RECORDS SHOWN:
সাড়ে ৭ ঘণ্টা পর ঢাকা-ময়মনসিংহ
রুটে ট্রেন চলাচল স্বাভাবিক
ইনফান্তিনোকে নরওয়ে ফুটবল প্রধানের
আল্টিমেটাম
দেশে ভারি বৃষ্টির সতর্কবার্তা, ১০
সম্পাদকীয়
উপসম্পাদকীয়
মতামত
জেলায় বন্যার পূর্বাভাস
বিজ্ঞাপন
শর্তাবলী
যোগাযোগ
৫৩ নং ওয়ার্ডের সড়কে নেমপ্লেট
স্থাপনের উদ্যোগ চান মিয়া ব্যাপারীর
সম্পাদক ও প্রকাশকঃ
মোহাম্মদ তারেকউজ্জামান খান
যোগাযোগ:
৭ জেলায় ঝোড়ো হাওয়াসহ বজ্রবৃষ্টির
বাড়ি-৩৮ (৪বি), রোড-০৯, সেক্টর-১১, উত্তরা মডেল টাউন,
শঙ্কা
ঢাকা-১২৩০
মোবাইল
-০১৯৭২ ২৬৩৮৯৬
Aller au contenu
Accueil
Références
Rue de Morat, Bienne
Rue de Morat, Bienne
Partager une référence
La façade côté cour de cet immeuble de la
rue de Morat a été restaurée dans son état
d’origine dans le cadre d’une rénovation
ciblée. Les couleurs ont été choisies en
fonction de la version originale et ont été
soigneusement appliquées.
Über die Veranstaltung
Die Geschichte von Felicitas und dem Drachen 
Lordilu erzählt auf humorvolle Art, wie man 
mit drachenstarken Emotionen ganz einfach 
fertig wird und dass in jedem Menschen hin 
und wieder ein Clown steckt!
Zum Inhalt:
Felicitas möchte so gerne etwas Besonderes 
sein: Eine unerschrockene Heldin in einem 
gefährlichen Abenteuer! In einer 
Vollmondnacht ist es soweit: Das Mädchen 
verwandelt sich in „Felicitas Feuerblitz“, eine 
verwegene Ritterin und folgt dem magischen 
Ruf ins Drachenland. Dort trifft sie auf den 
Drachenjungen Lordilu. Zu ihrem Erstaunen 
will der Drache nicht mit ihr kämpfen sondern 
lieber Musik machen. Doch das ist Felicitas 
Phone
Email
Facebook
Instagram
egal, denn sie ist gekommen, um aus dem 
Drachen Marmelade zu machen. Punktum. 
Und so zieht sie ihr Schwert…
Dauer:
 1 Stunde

---

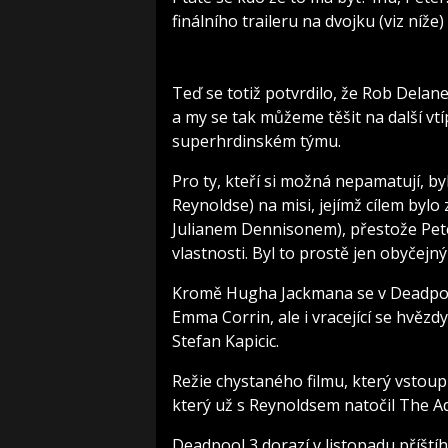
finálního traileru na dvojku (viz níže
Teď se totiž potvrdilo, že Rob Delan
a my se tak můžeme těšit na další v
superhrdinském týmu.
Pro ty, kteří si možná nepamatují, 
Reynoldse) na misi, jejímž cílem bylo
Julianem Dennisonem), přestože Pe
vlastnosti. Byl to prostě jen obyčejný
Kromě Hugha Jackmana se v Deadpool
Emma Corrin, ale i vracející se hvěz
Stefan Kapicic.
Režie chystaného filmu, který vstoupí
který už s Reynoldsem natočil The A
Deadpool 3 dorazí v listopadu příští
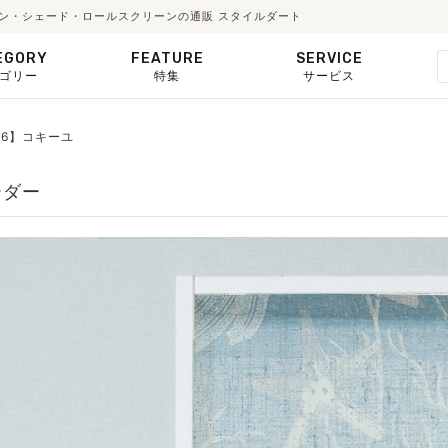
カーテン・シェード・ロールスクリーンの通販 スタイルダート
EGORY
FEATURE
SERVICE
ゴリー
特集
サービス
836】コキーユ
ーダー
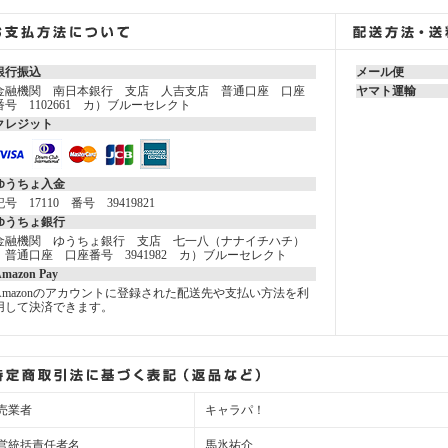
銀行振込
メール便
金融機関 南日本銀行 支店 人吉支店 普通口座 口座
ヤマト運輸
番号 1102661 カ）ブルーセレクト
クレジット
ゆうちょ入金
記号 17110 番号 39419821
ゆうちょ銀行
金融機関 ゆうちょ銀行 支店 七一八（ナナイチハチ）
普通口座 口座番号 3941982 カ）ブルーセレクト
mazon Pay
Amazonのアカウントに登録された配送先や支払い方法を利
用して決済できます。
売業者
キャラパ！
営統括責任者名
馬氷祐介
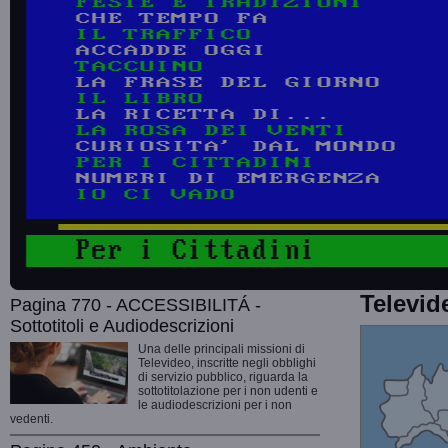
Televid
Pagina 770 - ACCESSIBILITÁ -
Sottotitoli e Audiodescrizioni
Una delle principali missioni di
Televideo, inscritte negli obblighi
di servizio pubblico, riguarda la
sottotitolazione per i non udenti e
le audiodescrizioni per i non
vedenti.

---

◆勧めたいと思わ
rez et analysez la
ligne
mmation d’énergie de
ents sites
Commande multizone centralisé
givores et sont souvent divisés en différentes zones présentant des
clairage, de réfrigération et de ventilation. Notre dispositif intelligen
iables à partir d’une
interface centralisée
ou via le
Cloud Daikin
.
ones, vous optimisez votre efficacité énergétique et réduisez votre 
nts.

TASK PROMPT: In the listing above, find the line containing "verwandelt sich in" and the line containing "will der Drache", then repeat those two lines and everything between them exactly.

FINISHED TASK:
verwandelt sich in „Felicitas Feuerblitz“, eine 
verwegene Ritterin und folgt dem magischen 
Ruf ins Drachenland. Dort trifft sie auf den 
Drachenjungen Lordilu. Zu ihrem Erstaunen 
will der Drache nicht mit ihr kämpfen sondern 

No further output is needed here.